▸ **Problem to work on**
How many lines in the material below contain the string "Yurtdışı"? Answer with the number alone.

- - - -

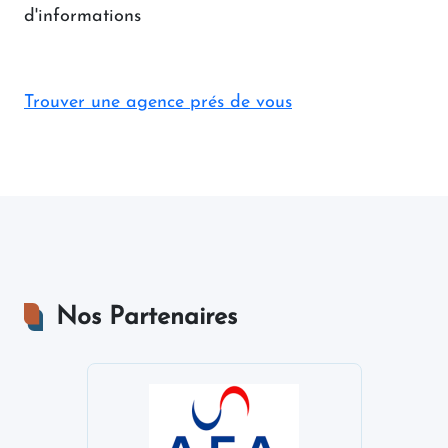
d'informations
Trouver une agence prés de vous
Nos Partenaires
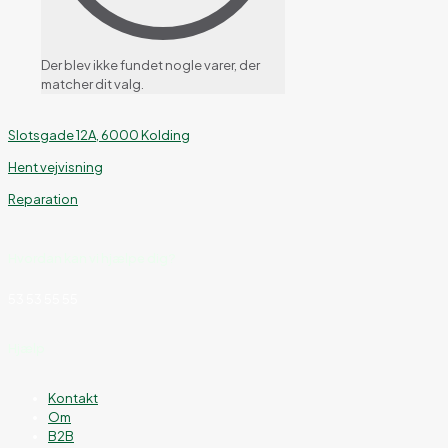
Der blev ikke fundet nogle varer, der
matcher dit valg.
Slotsgade 12A, 6000 Kolding
Hent vejvisning
Reparation
Hvordan kan vi hjælpe dig?
53 53 55 55
Hjælp
Kontakt
Om
B2B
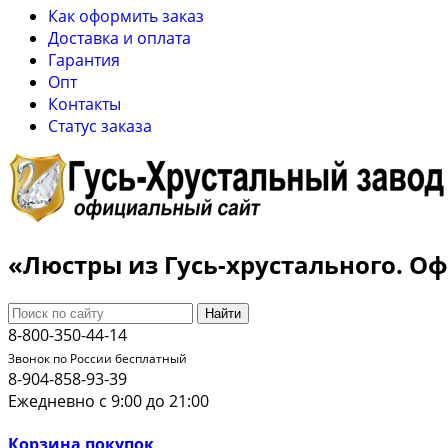
Как оформить заказ
Доставка и оплата
Гарантия
Опт
Контакты
Cтатус заказа
«Люстры из Гусь-хрустального. 
Найти
8-800-350-44-14
Звонок по России бесплатный
8-904-858-93-39
Ежедневно с 9:00 до 21:00
Корзина покупок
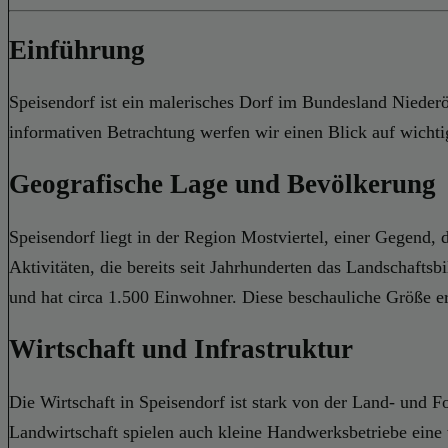
Einführung
Speisendorf ist ein malerisches Dorf im Bundesland Niederös
informativen Betrachtung werfen wir einen Blick auf wicht
Geografische Lage und Bevölkerung
Speisendorf liegt in der Region Mostviertel, einer Gegend, 
Aktivitäten, die bereits seit Jahrhunderten das Landschaftsb
und hat circa 1.500 Einwohner. Diese beschauliche Größe ermö
Wirtschaft und Infrastruktur
Die Wirtschaft in Speisendorf ist stark von der Land- und 
Landwirtschaft spielen auch kleine Handwerksbetriebe eine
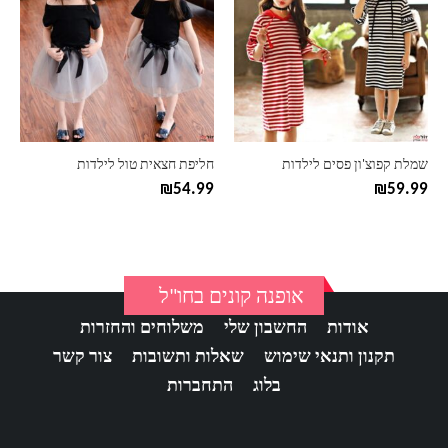
יש
יש
מספר
מספר
סוגים.
סוגים.
ניתן
ניתן
לבחור
לבחור
את
את
האפשרויות
האפשרויות
בעמוד
בעמוד
שמלת קפוצ'ון פסים לילדות
חליפת חצאית טול לילדות
המוצר
המוצר
₪
54.99
₪
59.99
אופנה קונים בחו"ל
אודות
החשבון שלי
משלוחים והחזרות
תקנון ותנאי שימוש
שאלות ותשובות
צור קשר
בלוג
התחברות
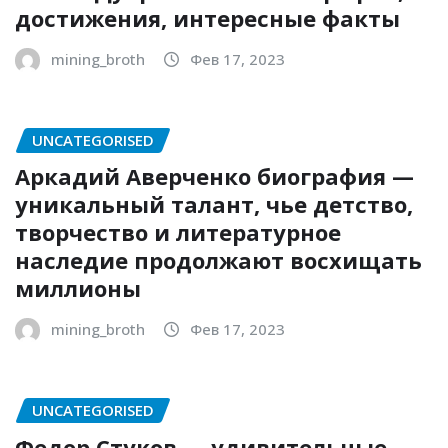
достижения, интересные факты
mining_broth
Фев 17, 2023
UNCATEGORISED
Аркадий Аверченко биография —
уникальный талант, чье детство,
творчество и литературное
наследие продолжают восхищать
миллионы
mining_broth
Фев 17, 2023
UNCATEGORISED
Федор Стуков — удивительные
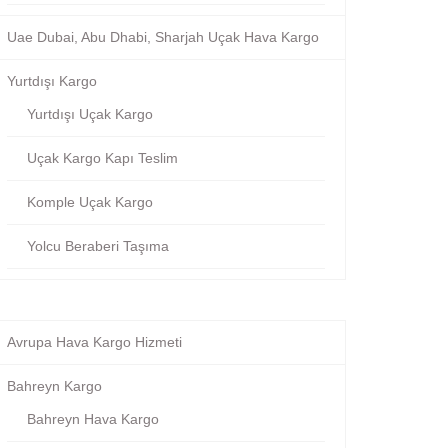
Uae Dubai, Abu Dhabi, Sharjah Uçak Hava Kargo
Yurtdışı Kargo
Yurtdışı Uçak Kargo
Uçak Kargo Kapı Teslim
Komple Uçak Kargo
Yolcu Beraberi Taşıma
Avrupa Hava Kargo Hizmeti
Bahreyn Kargo
Bahreyn Hava Kargo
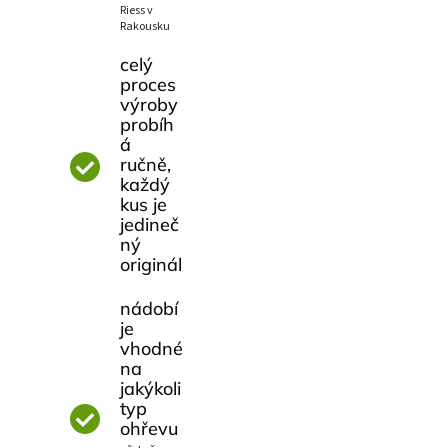
Riess v
Rakousku
celý
proces
výroby
probíh
á
ručně,
každý
kus je
jedineč
ný
originál
nádobí
je
vhodné
na
jakýkoli
typ
ohřevu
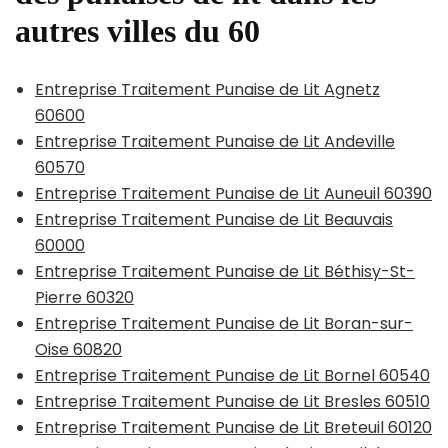
autres villes du 60
Entreprise Traitement Punaise de Lit Agnetz
60600
Entreprise Traitement Punaise de Lit Andeville
60570
Entreprise Traitement Punaise de Lit Auneuil 60390
Entreprise Traitement Punaise de Lit Beauvais
60000
Entreprise Traitement Punaise de Lit Béthisy-St-
Pierre 60320
Entreprise Traitement Punaise de Lit Boran-sur-
Oise 60820
Entreprise Traitement Punaise de Lit Bornel 60540
Entreprise Traitement Punaise de Lit Bresles 60510
Entreprise Traitement Punaise de Lit Breteuil 60120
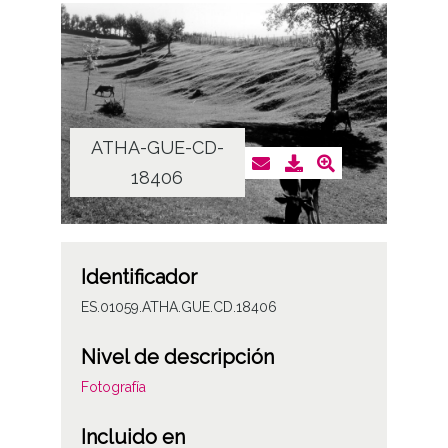
ATHA-GUE-CD-
18406
Identificador
ES.01059.ATHA.GUE.CD.18406
Nivel de descripción
Fotografía
Incluido en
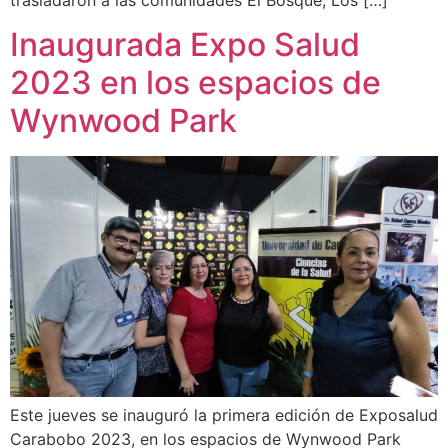
Inaugurada Expo Salud
2023 en los espacios de
Wynwood Park
Este jueves se inauguró la primera edición de Exposalud
Carabobo 2023, en los espacios de Wynwood Park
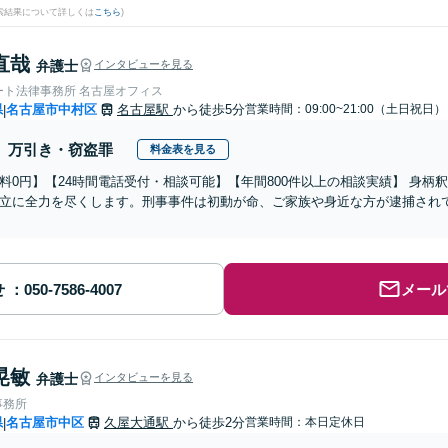
検索結果について詳しくは
こちら
)
直哉
弁護士
インタビューを見る
ート法律事務所 名古屋オフィス
県
名古屋市中村区
名古屋駅
から徒歩5分
営業時間：09:00~21:00（土日祝日）
|
万引き・窃盗罪
料金表を見る
料0円】【24時間電話受付・相談可能】【年間800件以上の相談実績】 身
立に全力を尽くします。刑事事件は初動が命、ご家族や身近な方が逮捕され
せ
メール
晃敏
弁護士
インタビューを見る
事務所
県
名古屋市中区
久屋大通駅
から徒歩2分
営業時間：本日定休日
|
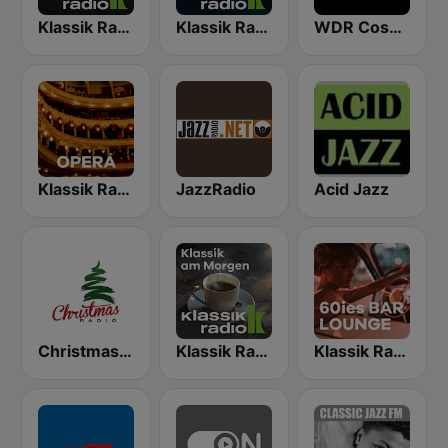
Klassik Radio Smooth Jazz
Klassik Radio Bar Jazz
WDR Cosmo
Klassik Radio Opera
JazzRadio
Acid Jazz
Christmas Radio
Klassik Radio Klassik am Morgen
Klassik Radio 60ies Bar Lounge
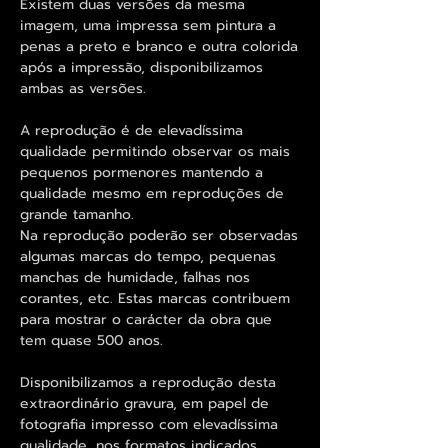
Existem duas versões da mesma
imagem, uma impressa sem pintura a
penas a preto e branco e outra colorida
após a impressão, disponibilizamos
ambas as versões.
A reprodução é de elevadíssima
qualidade permitindo observar os mais
pequenos pormenores mantendo a
qualidade mesmo em reproduções de
grande tamanho.
Na reprodução poderão ser observadas
algumas marcas do tempo, pequenas
manchas de humidade, falhas nos
corantes, etc. Estas marcas contribuem
para mostrar o carácter da obra que
tem quase 500 anos.
Disponibilizamos a reprodução desta
extraordinário gravura, em papel de
fotografia impresso com elevadíssima
qualidade, nos formatos indicados.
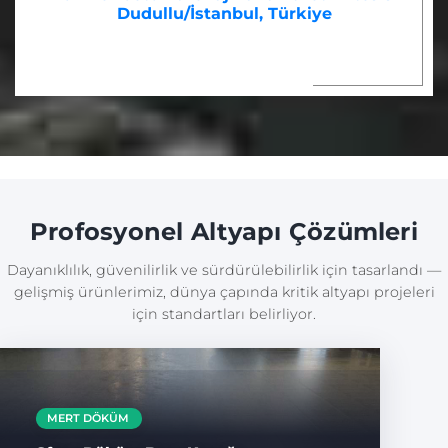
Dudullu/İstanbul, Türkiye
Profosyonel Altyapı Çözümleri
Dayanıklılık, güvenilirlik ve sürdürülebilirlik için tasarlandı —
gelişmiş ürünlerimiz, dünya çapında kritik altyapı projeleri
için standartları belirliyor.
MERT DÖKÜM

- - - -

▸ **Answer for the task**
2